Too many years of smelling their own farts, I guess.
Amtrak was created, supposedly, to preserve passenger rail service after most of the major railroads were about to go bankrupt and could no longer afford to run passenger trains thanks to competition from airlines. A few years later, the federal government created Conrail because the Penn Central railroad, which controlled most of the freight routes in the Northeast, was also faced with bankruptcy. Both were government-sponsored private corporations, yet Conrail did pretty well, becoming financially-independent by the mid-1980s and acquired by two major private railroads, NS and CSX, in 1999. Amtrak, as we all know, continues to fester and suck at the government teat.

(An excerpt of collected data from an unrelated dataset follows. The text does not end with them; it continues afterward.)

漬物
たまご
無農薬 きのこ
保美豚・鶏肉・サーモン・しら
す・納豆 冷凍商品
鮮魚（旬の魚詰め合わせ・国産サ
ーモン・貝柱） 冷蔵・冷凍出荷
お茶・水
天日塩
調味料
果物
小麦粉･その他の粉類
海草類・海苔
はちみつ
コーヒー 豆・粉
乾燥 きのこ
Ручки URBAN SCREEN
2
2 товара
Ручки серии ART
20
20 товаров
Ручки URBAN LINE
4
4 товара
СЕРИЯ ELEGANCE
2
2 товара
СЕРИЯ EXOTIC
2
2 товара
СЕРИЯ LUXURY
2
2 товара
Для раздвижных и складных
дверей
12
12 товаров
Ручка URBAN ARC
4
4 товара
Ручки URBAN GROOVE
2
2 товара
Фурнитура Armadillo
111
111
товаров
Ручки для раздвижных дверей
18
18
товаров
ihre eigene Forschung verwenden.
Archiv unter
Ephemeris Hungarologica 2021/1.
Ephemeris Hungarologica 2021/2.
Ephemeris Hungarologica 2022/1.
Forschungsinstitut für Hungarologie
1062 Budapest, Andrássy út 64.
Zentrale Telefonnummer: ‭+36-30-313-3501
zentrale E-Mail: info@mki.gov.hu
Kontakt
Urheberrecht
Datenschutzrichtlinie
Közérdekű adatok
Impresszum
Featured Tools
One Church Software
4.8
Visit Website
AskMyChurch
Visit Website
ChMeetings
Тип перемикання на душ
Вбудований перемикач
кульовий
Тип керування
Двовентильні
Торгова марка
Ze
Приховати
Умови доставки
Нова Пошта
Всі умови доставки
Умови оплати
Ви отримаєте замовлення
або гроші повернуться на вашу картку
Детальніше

Don't know why moving things is profitable but moving people is not, but maybe it has something to do with the larger number of employees required to staff a passenger train, or the congressmen who insist on keeping Amtrak stations open in rural towns with one train every three days.
passenger rail has never been profitable, even when rail was the only game in town. it is just not high revenue, like freight. it has always been subsidized, either through government and/or transferring freight profits to keep passenger rail going.

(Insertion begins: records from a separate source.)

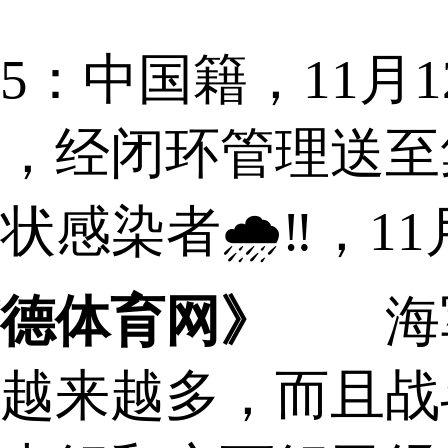
国籍，11月12
，经闭环管理送至
状感染者🌧‼，11
德体育网》
海军
越来越多，而且战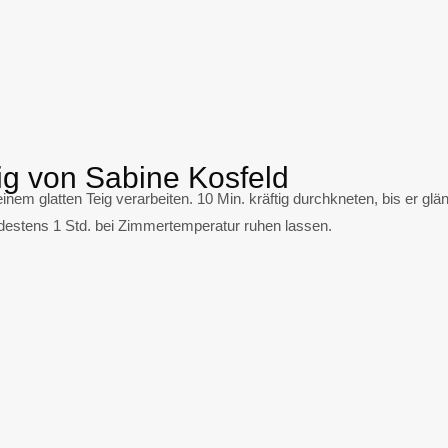
ig von Sabine Kosfeld
inem glatten Teig verarbeiten. 10 Min. kräftig durchkneten, bis er glä
ndestens 1 Std. bei Zimmertemperatur ruhen lassen.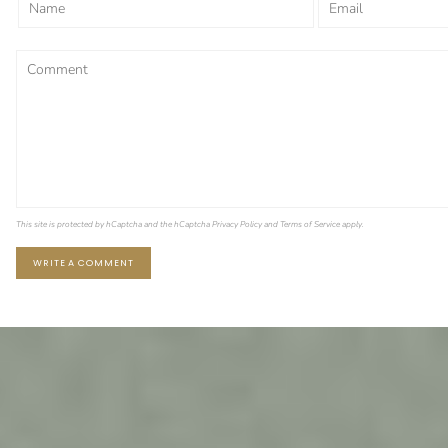
This site is protected by hCaptcha and the hCaptcha
Privacy Policy
and
Terms of Service
apply.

now, when gas is expensive amtrak does well. when gas is cheap, not so much.
passenger rail has never been profitable, even when rail was the only game in town. it is just not high revenue, like freight. it has always been subsidized, either through government and/or transferring freight profits to keep passenger rail going.
now, when gas is expensive amtrak does well. when gas is cheap, not so much.
You say that to Dagney Taggart's face
Freight rail can cover its costs because railroads can pack each railcar wall-to-wall and floor-to-ceiling with revenue-earning coal, or grain, or widgets. If you could pile passengers into a railcar like so much steel pipe loaded onto a gondola car, then passenger rail would pay for itself as well. But an Amfleet II coach only has up to 84 seats. Even assuming all those seats are filled, it's hard to get passengers to pay enough to cover just operating expenses, let alone the substantial fixed costs (e.g., investment in locomotives, railcars, allocated share of track and roadbed) associated with their transportation.
How long will it be before the people totally sicken of this corrupt government.
"In 2013 Judge Brown struck down portions of the Passenger Rail and Improvement Act on the grounds that by granting Amtrak "unprecedented regulatory powers," Congress violated the constitutional principle which says that lawmaking authority may not be delegated to a non-government entity."
Oh Obama, put this judge on the supreme court please! They seem almost reasonable!
"Two years later, however, that judgment was overturned by the U.S. Supreme Court."
Oh...right. Reason doesn't apply.
If only they took this view of entities like the EPA it would be amazing. Considering the EPA cleans up disasters, yet they're also responsible for disasters, it seems like such reasoning might apply as a justification for getting rid of a government organization that makes decisions for Congress so they can point at the President as a malefactor.